THE contract with the Billabong’s mobile phone provider expired at the start of the year and, for reasons that now seem entirely ill-considered, the business was switched to Vodafone. The consequence has been a standard of service that might have passed muster in, oh, 1998-or-so, but is sadly lacking by today’s norms. Calls drop out in mid-sentence (if they can be placed at all), web browsing is slower than Wayne Swan and customer service is of the Subcontinental variety, so heavily accented as to be unintelligible. Six weeks have passed, for example, since a lady in Bangalore (or some such other remote location) promised to straighten out an incorrect bill. While she has not called back as promised, Vodafone’s collectors have continued to send dunning notes. If you are thinking of signing with Vodafone, don’t. A wet blanket and a smoky fire will do the job just as competently and at a lower cost in aggravation.
Poor service and a call centre operated from a sheltered workshop are two good reasons to spurn Vodafone. There is also another.

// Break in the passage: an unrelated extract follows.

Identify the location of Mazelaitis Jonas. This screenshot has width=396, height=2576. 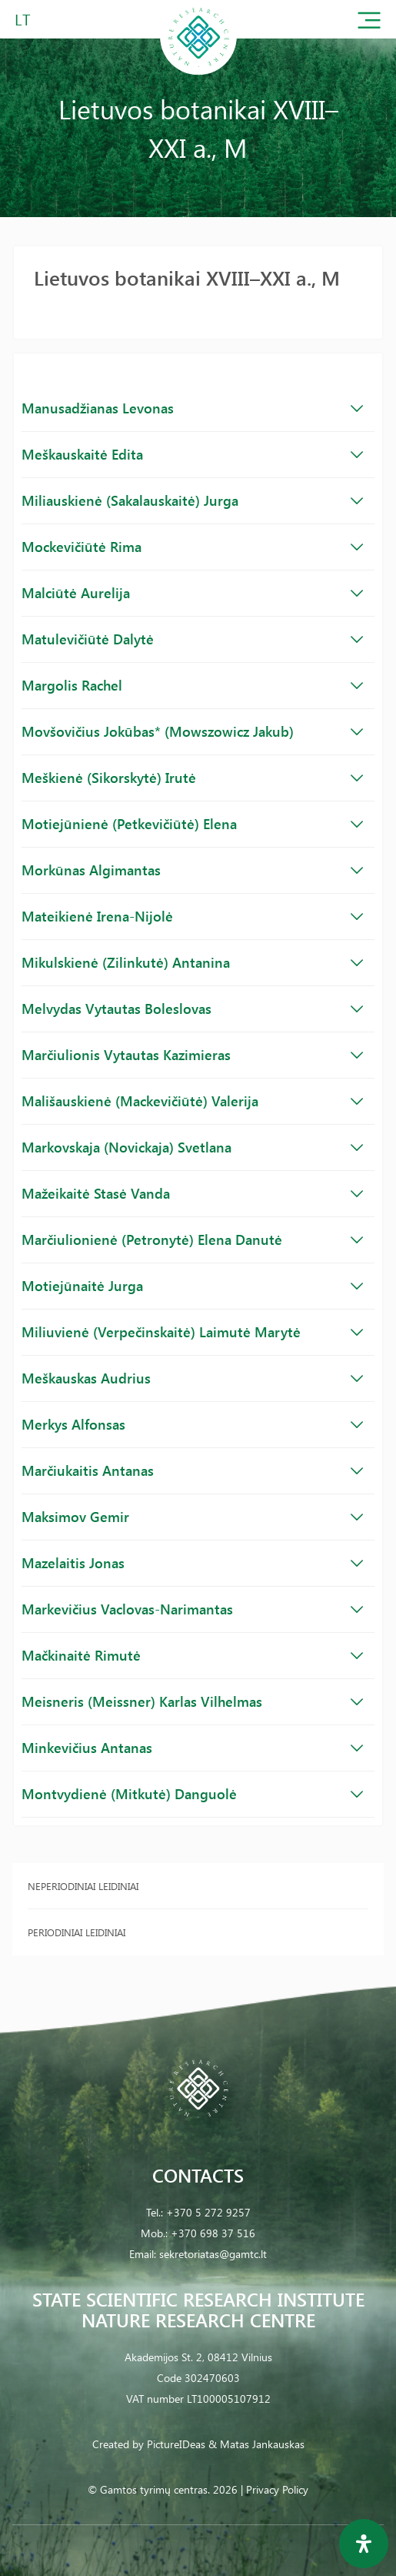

While Vodafone could and should be putting every available cent into fixes and improvements, it has decided to invest in the Australian Youth Climate Coalition, which boasts of the sponsorship in its 2010 annual report (see page 28).
On page 29 of the same report, other sponsors are listed, including NAB, the Ten network (wait until Andrew Bolt hears about this!) and, improbable but true, the US Government. Why American taxpayers would wish to support a posse of adolescent attention-seekers in another country is a matter a congressman might like to raise, especially with Washingtom poised to shut down for lack of funds.
But let us go easy on America. The hegemon could drown little brown babies in Agent Orange and it would still be not half so annoying as Vodafone.